First Reading
1 Kings 19:4-8

Elijah went a day’s journey into the desert, until he came to a broom tree and sat beneath it. He prayed for death saying: “This is enough, O Lord! Take my life, for I am no better than my fathers.” He lay down and fell asleep under the broom tree, but then an angel touched him and ordered him to get up and eat. Elijah looked and there at his head was a hearth cake and a jug of water. After he ate and drank, he lay down again, but the angel of the Lord came back a second time, touched him, and ordered, “Get up and eat, else the journey will be too long for you!” He got up, ate, and drank; then strengthened by that food, he walked forty days and forty nights to the mountain of God, Horeb.

Second Reading
Ephesians 4:30-5:2

Brothers and sisters: Do not grieve the Holy Spirit of God, with which you were sealed for the day of redemption. All bitterness, fury, anger, shouting, and reviling must be removed from you, along with all malice. And be kind to one another, compassionate, forgiving one another as God has forgiven you in Christ. So be imitators of God, as beloved children, and live in love, as Christ loved us and handed himself over for us as a sacrificial offering to God for a fragrant aroma.

Gospel Cycle Cycle A
John 6:41-51

The Jews murmured about Jesus because he said, “I am the bread that came down from heaven, ” and they said, “Is this not Jesus, the son of Joseph? Do we not know his father and mother? Then how can he say, ‘I have come down from heaven’?” Jesus answered and said to them, “Stop murmuring among yourselves. No one can come to me unless the Father who sent me draw him, and I will raise him on the last day. It is written in the prophets: They shall all be taught by God. Everyone who listens to my Father and learns from him comes to me. Not that anyone has seen the Father except the one who is from God; he has seen the Father. Amen, amen, I say to you, whoever believes has eternal life. I am the bread of life. Your ancestors ate the manna in the desert, but they died; this is the bread that comes down from heaven so that one may eat it and not die. I am the living bread that came down from heaven; whoever eats this bread will live forever; and the bread that I will give is my flesh for the life of the world.”

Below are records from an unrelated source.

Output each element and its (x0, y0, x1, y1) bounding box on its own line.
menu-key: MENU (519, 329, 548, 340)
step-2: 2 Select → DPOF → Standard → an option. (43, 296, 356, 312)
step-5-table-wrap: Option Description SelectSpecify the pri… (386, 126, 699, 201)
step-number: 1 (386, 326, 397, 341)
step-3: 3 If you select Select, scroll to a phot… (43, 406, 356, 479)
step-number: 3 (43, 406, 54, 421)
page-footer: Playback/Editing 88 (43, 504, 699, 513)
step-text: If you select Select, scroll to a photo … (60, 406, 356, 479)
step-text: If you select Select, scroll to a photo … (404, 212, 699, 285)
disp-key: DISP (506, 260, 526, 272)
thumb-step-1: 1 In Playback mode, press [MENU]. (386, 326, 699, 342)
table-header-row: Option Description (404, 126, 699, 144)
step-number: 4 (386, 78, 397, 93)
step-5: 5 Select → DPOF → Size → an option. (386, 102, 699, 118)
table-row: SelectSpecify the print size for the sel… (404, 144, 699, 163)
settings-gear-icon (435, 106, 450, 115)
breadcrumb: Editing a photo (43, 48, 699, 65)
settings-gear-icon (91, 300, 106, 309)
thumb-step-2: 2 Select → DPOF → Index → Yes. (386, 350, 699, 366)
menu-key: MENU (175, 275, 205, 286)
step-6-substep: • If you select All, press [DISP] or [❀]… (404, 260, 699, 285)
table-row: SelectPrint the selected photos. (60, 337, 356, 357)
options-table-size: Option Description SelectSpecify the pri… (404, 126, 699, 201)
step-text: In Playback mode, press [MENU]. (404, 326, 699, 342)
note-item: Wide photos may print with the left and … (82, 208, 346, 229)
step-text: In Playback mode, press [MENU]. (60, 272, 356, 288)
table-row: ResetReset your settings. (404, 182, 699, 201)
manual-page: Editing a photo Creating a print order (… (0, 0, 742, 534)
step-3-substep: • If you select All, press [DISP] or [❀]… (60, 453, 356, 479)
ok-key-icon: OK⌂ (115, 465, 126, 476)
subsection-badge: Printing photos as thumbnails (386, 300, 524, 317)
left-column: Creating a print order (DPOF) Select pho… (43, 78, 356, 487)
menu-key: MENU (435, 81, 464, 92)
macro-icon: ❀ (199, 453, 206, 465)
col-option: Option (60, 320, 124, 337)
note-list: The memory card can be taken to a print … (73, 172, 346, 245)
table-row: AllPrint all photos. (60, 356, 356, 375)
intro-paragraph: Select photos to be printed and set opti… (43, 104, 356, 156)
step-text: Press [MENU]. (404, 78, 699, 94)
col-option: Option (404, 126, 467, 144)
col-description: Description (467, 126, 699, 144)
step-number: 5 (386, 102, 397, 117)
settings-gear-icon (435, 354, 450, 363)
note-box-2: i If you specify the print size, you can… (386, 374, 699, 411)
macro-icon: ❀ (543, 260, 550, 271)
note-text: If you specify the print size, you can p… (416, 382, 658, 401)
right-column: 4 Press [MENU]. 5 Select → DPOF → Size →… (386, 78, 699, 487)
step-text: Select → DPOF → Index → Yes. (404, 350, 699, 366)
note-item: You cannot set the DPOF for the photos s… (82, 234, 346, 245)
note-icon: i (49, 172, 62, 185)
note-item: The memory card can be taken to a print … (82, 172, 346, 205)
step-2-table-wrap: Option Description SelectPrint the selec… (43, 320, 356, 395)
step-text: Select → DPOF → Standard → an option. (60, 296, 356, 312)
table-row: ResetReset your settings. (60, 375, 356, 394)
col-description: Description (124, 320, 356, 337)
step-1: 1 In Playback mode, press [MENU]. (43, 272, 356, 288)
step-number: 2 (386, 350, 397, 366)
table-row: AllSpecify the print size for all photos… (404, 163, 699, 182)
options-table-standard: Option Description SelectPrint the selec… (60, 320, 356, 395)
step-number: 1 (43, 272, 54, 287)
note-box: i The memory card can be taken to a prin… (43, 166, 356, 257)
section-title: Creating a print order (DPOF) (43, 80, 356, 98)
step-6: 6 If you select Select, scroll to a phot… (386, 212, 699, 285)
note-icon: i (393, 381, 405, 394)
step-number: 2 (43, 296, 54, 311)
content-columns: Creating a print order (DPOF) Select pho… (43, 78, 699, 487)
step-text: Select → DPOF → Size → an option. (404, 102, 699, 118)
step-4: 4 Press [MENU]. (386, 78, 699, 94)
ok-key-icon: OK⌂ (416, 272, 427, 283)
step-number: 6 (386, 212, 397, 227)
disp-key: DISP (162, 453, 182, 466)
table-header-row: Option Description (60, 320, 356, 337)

What kind of food do we eat today? For many of us in wealthy countries, obesity is a problem. We eat so much more than we really need. Then we get concerned about being thin and spend billions of dollars on diets. We don’t need to be ashamed of ourselves—because that is not the point of the readings today! On the other hand, we need to look at the realities of our lives and see if we can change them at all!

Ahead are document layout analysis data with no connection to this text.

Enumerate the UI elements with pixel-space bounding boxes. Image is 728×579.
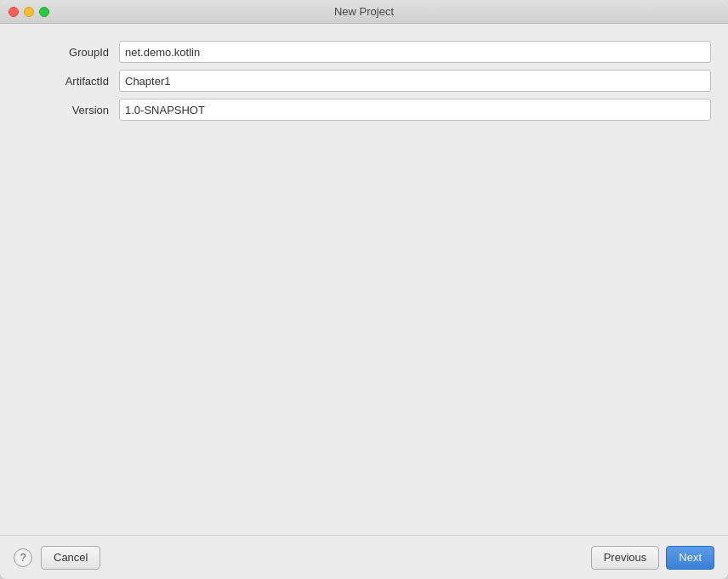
maximize-button[interactable] <box>39 7 49 17</box>
groupid-row: GroupId <box>17 41 711 63</box>
artifactid-input[interactable] <box>119 70 711 92</box>
artifactid-label: ArtifactId <box>17 75 119 88</box>
footer-right-section: Previous Next <box>591 546 714 570</box>
new-project-window: New Project GroupId ArtifactId Version ?… <box>0 0 728 579</box>
version-row: Version <box>17 99 711 121</box>
footer-left-section: ? Cancel <box>14 546 100 570</box>
previous-button[interactable]: Previous <box>591 546 660 570</box>
help-button[interactable]: ? <box>14 548 32 567</box>
window-title: New Project <box>334 5 394 18</box>
artifactid-row: ArtifactId <box>17 70 711 92</box>
groupid-input[interactable] <box>119 41 711 63</box>
groupid-label: GroupId <box>17 46 119 59</box>
footer: ? Cancel Previous Next <box>0 535 728 579</box>
next-button[interactable]: Next <box>666 546 714 570</box>
title-bar: New Project <box>0 0 728 24</box>
form-content: GroupId ArtifactId Version <box>0 24 728 535</box>
window-controls <box>9 7 49 17</box>
minimize-button[interactable] <box>24 7 34 17</box>
close-button[interactable] <box>9 7 19 17</box>
cancel-button[interactable]: Cancel <box>41 546 100 570</box>
version-input[interactable] <box>119 99 711 121</box>
version-label: Version <box>17 104 119 116</box>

The readings talk about food today not because of our present preoccupation with obesity, but because eating is something that all of us do and can talk about. We recognize that what we eat affects us and how we live. If we don’t have any food, we know that we shall die. If we eat bad food, we know that we shall be sick.

The readings want us to recognize that the spiritual life has its own rules as well and if we want to be healthy spiritually, we need to follow the rules of the spiritual life.

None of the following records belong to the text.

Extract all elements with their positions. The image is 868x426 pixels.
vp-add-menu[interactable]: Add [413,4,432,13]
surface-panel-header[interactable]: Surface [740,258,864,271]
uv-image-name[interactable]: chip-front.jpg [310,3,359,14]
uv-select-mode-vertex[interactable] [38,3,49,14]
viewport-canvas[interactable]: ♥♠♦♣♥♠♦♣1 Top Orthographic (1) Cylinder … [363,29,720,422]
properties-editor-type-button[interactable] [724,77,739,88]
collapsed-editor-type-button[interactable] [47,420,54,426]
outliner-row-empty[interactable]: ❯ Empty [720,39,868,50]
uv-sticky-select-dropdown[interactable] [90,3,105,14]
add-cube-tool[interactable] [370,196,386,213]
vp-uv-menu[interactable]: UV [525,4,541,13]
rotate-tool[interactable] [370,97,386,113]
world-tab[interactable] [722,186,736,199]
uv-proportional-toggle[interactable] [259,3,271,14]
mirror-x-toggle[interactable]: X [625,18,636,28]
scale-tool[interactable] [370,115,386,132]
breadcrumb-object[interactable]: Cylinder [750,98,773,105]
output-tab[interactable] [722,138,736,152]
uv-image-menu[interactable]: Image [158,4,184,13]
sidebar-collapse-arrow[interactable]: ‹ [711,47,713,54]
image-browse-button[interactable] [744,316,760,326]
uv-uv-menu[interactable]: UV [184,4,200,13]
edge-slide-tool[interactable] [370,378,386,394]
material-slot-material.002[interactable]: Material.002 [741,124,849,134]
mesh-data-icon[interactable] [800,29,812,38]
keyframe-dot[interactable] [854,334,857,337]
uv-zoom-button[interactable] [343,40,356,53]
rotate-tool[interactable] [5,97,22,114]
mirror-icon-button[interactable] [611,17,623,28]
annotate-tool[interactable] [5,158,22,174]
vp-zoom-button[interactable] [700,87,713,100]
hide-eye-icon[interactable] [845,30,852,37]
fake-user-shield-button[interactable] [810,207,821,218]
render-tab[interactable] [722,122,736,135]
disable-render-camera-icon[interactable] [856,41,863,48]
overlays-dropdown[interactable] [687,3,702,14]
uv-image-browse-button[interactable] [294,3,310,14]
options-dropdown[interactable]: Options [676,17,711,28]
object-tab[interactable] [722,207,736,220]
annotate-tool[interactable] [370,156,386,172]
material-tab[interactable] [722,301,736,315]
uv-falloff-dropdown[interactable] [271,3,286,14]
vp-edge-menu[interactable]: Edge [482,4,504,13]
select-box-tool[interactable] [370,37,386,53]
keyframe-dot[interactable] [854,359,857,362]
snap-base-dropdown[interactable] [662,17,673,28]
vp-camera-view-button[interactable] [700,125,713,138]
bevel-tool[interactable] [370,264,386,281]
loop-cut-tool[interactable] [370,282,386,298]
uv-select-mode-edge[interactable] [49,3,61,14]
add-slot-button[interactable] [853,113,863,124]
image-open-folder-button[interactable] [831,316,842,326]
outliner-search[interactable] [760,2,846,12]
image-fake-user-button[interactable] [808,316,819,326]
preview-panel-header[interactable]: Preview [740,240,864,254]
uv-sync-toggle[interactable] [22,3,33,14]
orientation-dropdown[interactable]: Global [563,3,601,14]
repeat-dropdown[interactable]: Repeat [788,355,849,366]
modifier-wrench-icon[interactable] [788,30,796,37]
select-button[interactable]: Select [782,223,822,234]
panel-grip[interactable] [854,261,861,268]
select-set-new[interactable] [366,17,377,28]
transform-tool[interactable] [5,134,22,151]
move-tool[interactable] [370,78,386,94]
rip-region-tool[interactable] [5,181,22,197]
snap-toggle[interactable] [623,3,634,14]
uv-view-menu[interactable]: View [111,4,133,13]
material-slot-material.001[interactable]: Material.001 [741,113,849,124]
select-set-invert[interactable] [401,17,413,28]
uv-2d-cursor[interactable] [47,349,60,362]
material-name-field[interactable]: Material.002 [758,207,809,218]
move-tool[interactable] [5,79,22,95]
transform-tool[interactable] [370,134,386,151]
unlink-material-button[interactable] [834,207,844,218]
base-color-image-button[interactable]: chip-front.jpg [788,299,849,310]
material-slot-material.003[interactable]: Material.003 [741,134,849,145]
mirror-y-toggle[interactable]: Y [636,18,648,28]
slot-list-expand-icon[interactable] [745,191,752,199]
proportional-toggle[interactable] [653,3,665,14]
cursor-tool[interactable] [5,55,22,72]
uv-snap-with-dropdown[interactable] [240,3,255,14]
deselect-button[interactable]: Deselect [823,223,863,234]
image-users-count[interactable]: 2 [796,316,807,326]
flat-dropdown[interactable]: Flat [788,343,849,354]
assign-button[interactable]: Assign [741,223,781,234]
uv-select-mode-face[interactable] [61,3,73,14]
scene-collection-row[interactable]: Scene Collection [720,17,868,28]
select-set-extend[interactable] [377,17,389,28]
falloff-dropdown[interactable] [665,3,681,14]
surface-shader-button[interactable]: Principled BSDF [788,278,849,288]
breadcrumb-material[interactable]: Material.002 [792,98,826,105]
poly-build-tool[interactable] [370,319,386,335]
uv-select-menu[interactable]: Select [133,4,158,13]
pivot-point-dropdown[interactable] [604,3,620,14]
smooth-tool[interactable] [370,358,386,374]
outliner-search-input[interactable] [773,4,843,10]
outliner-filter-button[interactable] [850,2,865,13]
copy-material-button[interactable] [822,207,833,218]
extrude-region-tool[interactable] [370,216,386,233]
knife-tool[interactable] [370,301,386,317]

Probably all of us recognize that if we go around angry and hating everybody else, our spiritual life will surely suffer. We also recognize that if we go around trying to harm others, then we can’t have a spiritual life. For most of us, probably, we accept the ten commandments found in the Hebrew Scriptures as a basic guide to living.

The great challenges to our spiritual life, traditionally and even now, seem to come from three areas: money, power and sexuality. Our whole Judeo-Christian tradition recognizes the strength of these three areas and is very clear that they are dangers to the spiritual life.

We have to be clear that the tradition does not ever say: don’t have money, don’t have power and don’t have sex!

Instead we are given a wisdom tradition such as we hear in the readings today. The wisdom tradition gives us ways of understanding the powers that we have and of using them for God’s glory and the good of our human family. The wisdom tradition recognizes that always we will be people who must struggle with each of these areas, either because we have no money or power or no one to relate to or because we have lots of money, lots of power and lots of possible relationships.

This spiritual tradition is what is referred to in today’s readings as “food.” What teaching will really help us live well and in accordance with what God asks of us? Today we are invited to reflect deeply on the values by which we live. Do our values lead to live with God? Do our values help us serve the Lord? We can only know this if we are willing to hear God’s word and allow ourselves to be formed by it.

May God help us listen today and be attentive to what He wants in our lives. May our hearts rejoice in living in Him!